So what improvements does the Fermentasuarus 3 have over the 2 and when does it come out?


----------



## wide eyed and legless

Truman42 said:


> So when you bulk prime in the fermenter how do you ensure you are getting the priming solution mixed in thoroughly?
> 
> So what improvements does the Fermentasuarus 3 have over the 2 and when does it come out?


If you are going to bottle best to use abottling bucket to prime or drink straight from the secondary if you have added pressure.
Not sure when the Fermentasaurus 3 will be released but from what I have been told there are a couple of extra features which are pretty damn good.


----------



## Mya

Fermentasaurus Gen 2 (Called Fermzilla 1 or 2?) is listed on Keg Land as "Due to be released to a wider audience in 2019" but you are already talking about a release of a Gen 3 (which is a fermentasaurus gen 3 not a fermzilla?) on KK before Gen 2 has even been released on Keg Land? God that's confusing and a horrible marketing practice?
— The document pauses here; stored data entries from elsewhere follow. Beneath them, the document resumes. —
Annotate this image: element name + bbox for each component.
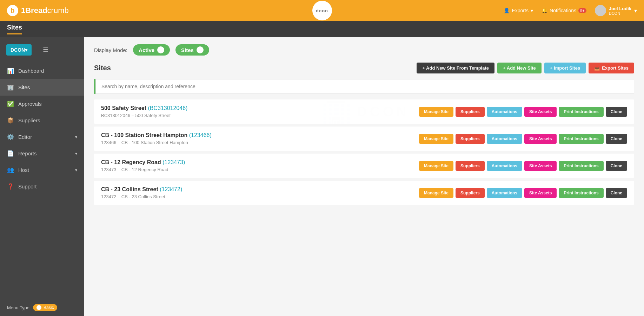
site-card-content: CB - 23 Collins Street (123472) 123472 –… [94,181,634,205]
user-menu[interactable]: Joel Ludik DCON ▾ [595,5,637,16]
display-mode-label: Display Mode: [94,47,127,53]
logo-area: b 1Breadcrumb [7,5,69,16]
top-header: b 1Breadcrumb dcon 👤 Exports ▾ 🔔 Notific… [0,0,644,21]
active-toggle[interactable]: Active [133,44,170,56]
support-icon: ❓ [7,183,14,190]
clone-button[interactable]: Clone [606,161,627,171]
site-name: CB - 23 Collins Street (123472) [101,186,419,193]
print-instructions-button[interactable]: Print Instructions [559,161,603,171]
sites-section-header: Sites + Add New Site From Template + Add… [94,63,634,73]
sidebar-item-sites[interactable]: 🏢 Sites [0,79,84,96]
sidebar-item-host[interactable]: 👥 Host ▾ [0,162,84,178]
print-instructions-button[interactable]: Print Instructions [559,107,603,117]
site-actions: Manage Site Suppliers Automations Site A… [419,134,627,145]
header-center-logo: dcon [312,1,332,20]
notifications-button[interactable]: 🔔 Notifications 9+ [542,8,586,13]
sidebar-item-support[interactable]: ❓ Support [0,178,84,195]
site-actions: Manage Site Suppliers Automations Site A… [419,107,627,118]
site-assets-button[interactable]: Site Assets [524,107,557,117]
site-assets-button[interactable]: Site Assets [524,161,557,171]
user-company: DCON [609,11,631,15]
add-new-site-button[interactable]: + Add New Site [497,63,542,73]
suppliers-button[interactable]: Suppliers [456,188,485,198]
automations-button[interactable]: Automations [487,188,522,198]
sidebar-item-reports[interactable]: 📄 Reports ▾ [0,145,84,162]
sidebar-toggle[interactable]: ☰ [39,43,53,57]
site-sub: 123466 – CB - 100 Station Street Hampton [101,140,419,145]
sidebar-item-label: Support [18,183,37,189]
user-name: Joel Ludik [609,6,631,11]
sidebar-item-editor[interactable]: ⚙️ Editor ▾ [0,129,84,145]
bell-icon: 🔔 [542,8,547,13]
search-bar [94,79,634,94]
logo-text: 1Breadcrumb [21,6,69,15]
add-from-template-button[interactable]: + Add New Site From Template [417,63,494,73]
sidebar-item-approvals[interactable]: ✅ Approvals [0,96,84,112]
sidebar-item-label: Reports [18,150,37,156]
dcon-center-logo: dcon [312,1,332,20]
sites-list: 500 Safety Street (BC313012046) BC313012… [94,99,634,205]
sidebar-item-label: Host [18,167,29,173]
sub-header: Sites [0,21,644,37]
suppliers-button[interactable]: Suppliers [456,134,485,144]
logo-icon: b [7,5,18,16]
sidebar-item-label: Approvals [18,101,42,107]
sidebar-item-dashboard[interactable]: 📊 Dashboard [0,63,84,79]
automations-button[interactable]: Automations [487,161,522,171]
site-info: CB - 23 Collins Street (123472) 123472 –… [101,186,419,199]
print-instructions-button[interactable]: Print Instructions [559,134,603,144]
site-info: CB - 12 Regency Road (123473) 123473 – C… [101,159,419,172]
print-instructions-button[interactable]: Print Instructions [559,188,603,198]
exports-button[interactable]: 👤 Exports ▾ [504,8,533,13]
site-card-content: 500 Safety Street (BC313012046) BC313012… [94,99,634,124]
site-card-content: CB - 100 Station Street Hampton (123466)… [94,127,634,151]
sidebar-item-label: Editor [18,134,32,140]
site-card: CB - 12 Regency Road (123473) 123473 – C… [94,154,634,178]
search-input[interactable] [95,79,634,94]
page-title: Sites [7,24,22,34]
user-chevron: ▾ [634,7,637,14]
dashboard-icon: 📊 [7,67,14,74]
site-name: CB - 12 Regency Road (123473) [101,159,419,166]
dcon-chevron: ▾ [25,47,27,53]
sidebar: DCON ▾ ☰ 📊 Dashboard 🏢 Sites ✅ Approvals… [0,37,84,316]
export-sites-button[interactable]: 📤 Export Sites [589,63,634,73]
suppliers-button[interactable]: Suppliers [456,107,485,117]
site-name: CB - 100 Station Street Hampton (123466) [101,132,419,138]
site-assets-button[interactable]: Site Assets [524,134,557,144]
manage-site-button[interactable]: Manage Site [419,134,453,144]
automations-button[interactable]: Automations [487,134,522,144]
sites-toggle[interactable]: Sites [175,44,209,56]
display-mode-bar: Display Mode: Active Sites [94,44,634,56]
site-card: CB - 100 Station Street Hampton (123466)… [94,127,634,151]
site-actions: Manage Site Suppliers Automations Site A… [419,188,627,199]
sidebar-item-suppliers[interactable]: 📦 Suppliers [0,112,84,129]
editor-chevron: ▾ [75,135,77,140]
manage-site-button[interactable]: Manage Site [419,161,453,171]
sites-icon: 🏢 [7,84,14,91]
site-assets-button[interactable]: Site Assets [524,188,557,198]
import-sites-button[interactable]: + Import Sites [544,63,586,73]
sidebar-item-label: Dashboard [18,68,44,74]
sites-section-title: Sites [94,64,111,72]
clone-button[interactable]: Clone [606,107,627,117]
suppliers-button[interactable]: Suppliers [456,161,485,171]
menu-type-area: Menu Type Basic [0,299,84,316]
sidebar-item-label: Suppliers [18,117,40,123]
clone-button[interactable]: Clone [606,134,627,144]
automations-button[interactable]: Automations [487,107,522,117]
site-card: 500 Safety Street (BC313012046) BC313012… [94,99,634,124]
notifications-badge: 9+ [578,8,586,13]
manage-site-button[interactable]: Manage Site [419,188,453,198]
dcon-button[interactable]: DCON ▾ [6,44,32,56]
manage-site-button[interactable]: Manage Site [419,107,453,117]
user-info: Joel Ludik DCON [609,6,631,15]
site-card-content: CB - 12 Regency Road (123473) 123473 – C… [94,154,634,178]
clone-button[interactable]: Clone [606,188,627,198]
site-info: CB - 100 Station Street Hampton (123466)… [101,132,419,145]
site-info: 500 Safety Street (BC313012046) BC313012… [101,105,419,118]
editor-icon: ⚙️ [7,134,14,140]
host-chevron: ▾ [75,168,77,173]
menu-type-toggle[interactable]: Basic [33,304,57,311]
sites-toggle-circle [197,46,204,53]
Compounding the issue the listing on Keg Land is "Fermentasaurus Gen 2" but this is actually Fermzilla gen 1 or gen 2 while the one on Keg King is truly a Fermentasaurus gen 2?


----------



## Bruer

kaiserben said:


> I recently bought the snub nose (and bought a Kegmaster fridge at the same time). I was keen on closed transfers and also moving from bottling to kegging.
> 
> Because one of the selling points of the snub was to ferment, carbonate and serve all in the one vessel, my plan is to try serving directly out of primary. But mostly I'll be transferring each fermented batch into 2 kegs for conditioning (because I split my batches with a mate).
> 
> My first batch, a schwarzbier, went in at the weekend.
> 
> The snubby was extremely easy to move when filled with 23L. There was a lot of cold break in the cone (which there also would have been when using my old HDPE fermenters, but I wouldn't usually be able to see, and albeit with slightly less contact surface area in the snubby than in HDPE). After about 48-72 hours I could see a layer of yeast (way more than I'd pitched) had formed on top of the cold break stuff.
> 
> I did notice that when you put the spunding valve on the gas disconnect you can't actually fit it on to the lid's post due to the height not fitting under the roof of the Kegmaster series 4 firdge. So I guess I'll need to either buy a SS disconnect (which angles out at 90 degrees) or see if I can attach a bit of hosing between the disconnect and the spunding valve to make it fit. Anyway that was slightly annoying and you'd think they'd sell you something that actually works out of the box. But overall I'm very happy with it all.
> 
> I'm a bit clueless about fermenting under pressure. I'm not particularly interested pressure fermenting, moreso just the closed system and keeping oxygen away. I assume I'm meant to have the spunding valve attached during ferment? My initial plan is to just keep periodically releasing pressure (via the safety pin) until the ferment is complete, then pressure transfer half to a 9.5L keg for safe keeping, while briefly lagering the remainder before serving it off the yeast cake directly out of the snub.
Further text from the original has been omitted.